I’ve been waiting for Blender 2.5 with bated breath, and finally downloaded a build that actually runs on my Macbook Pro, so I thought I’d share some impressions. (I note that Ton Roosendaal seems to use a Macbook Pro so I’m surprised it’s taken this long, but I may just have been unlucky.)
Blender 2.5 goes from being an app with a serviceable-looking but bizarrely organized UI to an actively attractive and generally well-organized application. To begin with, all the icons, scroll bars, buttons, and so forth actually look good, and there’s no confusion as to whether a button is a regular button, toggle, checkbox, or pushbutton.
Less is More
One of the single greatest things the UI designers elected to do is stop assuming a control list could be horizontal or vertical and designing everything accordingly. They’ve taken the path 3D Studio Max took from the beginning and assumed all panels will be vertical, and acted accordingly. The result is that vertical panels work really well (even supporting two-finger trackpad scrolling under OS X — and this is a pre-beta build) and look great. The upshot is that you can set up a useful workspace with just three panels instead of the usual goodness-knows-how-many.
If you look at the screenshot of 2.5, note that there’s now a single set of icons (not two that operate combinatorically) and it changes based on context (i.e. you only get what’s appropriate for the current selection. The icons are a lot less mystifying and more attractive, too.
More is More
Next on either side of the knight are interesting panels. These are part of the 3D view and can be toggled (by default) with T (for the “tool” panel on the left) and N (for the “numeric” properties on the right).
The tool panel takes a whole bunch of stuff that used to be (mystifyingly) hidden in the properties tabs (so you needed to drill down into geometry settings to extrude a face, for example) and puts it in the obvious place — always one keystroke away.
The properties panel duplicates some of the functionality of the properties… er… window… — it replaces the translucent floating editors from earlier versions. Notably it provides immediate access to the cursor’s position — which is very useful since Blender still makes it all too easy to misplace the cursor.
There’s a lot of attention to detail. You used to need two 3d views open in order to perform direct transformations on the camera. Now, when you select the camera (e.g. via the outline view or by clicking on the camera’s frame inside the 3d view) a transform widget for the camera appears where-ever the cursor is in the 3d view. So now you can dolly, pan, etc. using standard 3d manipulation tools inside a single 3d view.
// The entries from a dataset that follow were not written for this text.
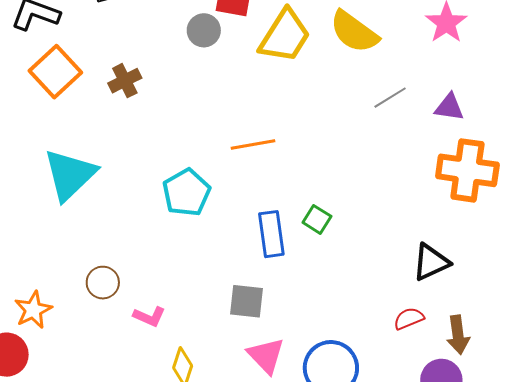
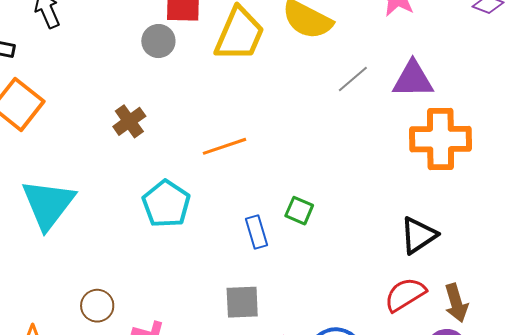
brown cross: (125, 81) -> (129, 121), moved
purple triangle: (449, 107) -> (413, 79), size x1.4
blue rectangle: (271, 234) -> (256, 232), size x0.7
red semicircle: (409, 319) -> (405, 294), size x1.4

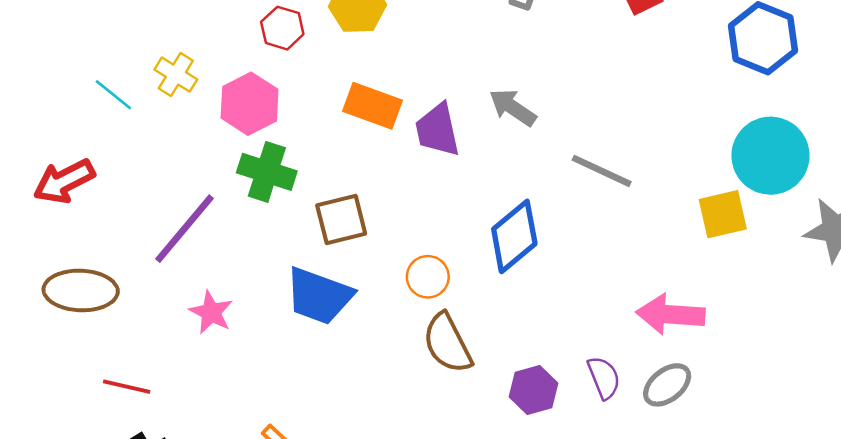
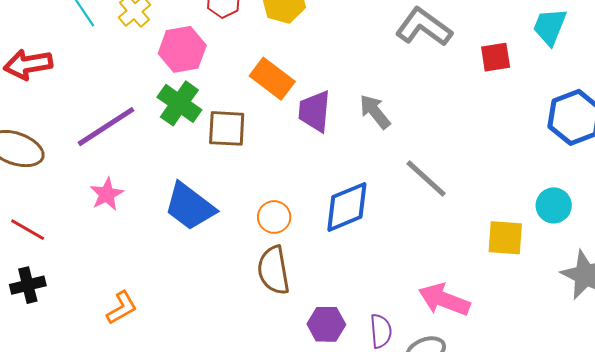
cyan circle: (770, 156) -> (554, 205), size x0.6
brown square: (341, 219) -> (227, 128), moved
Another interesting change — I like it, but I’m not sure I love it — is that the “spacebar menu” has been replaced with a spotlight-like instant function search. Because most of the functions that used to live in the spacebar menu are now accessible via the tool panel, this lets you more-or-less instantly get to any operation by name with a few keystrokes (and it tells you the shortcut too). E.g. if I alter my view and want to snap the camera to my new view, I hit space and type “cam” and it finds the item.
It’s early days yet, but Blender 2.5 is looking shockingly good. Blender 2.49 offered a staggering amount of functionality in an intimidating package. Blender 2.5 promises a user interface at least as approachable as any full-featured tool wrapped around that same functionality (and more). And it’s not like all the changes are on the UI side — one user found a 4x speedup in rendering (Blender’s interactive performance has always been excellent — it pays to think of your editor environment as a game development system). In a sense, Blender 2.49 is the Mozilla of 3d, and Blender 2.5 promises to be Firefox.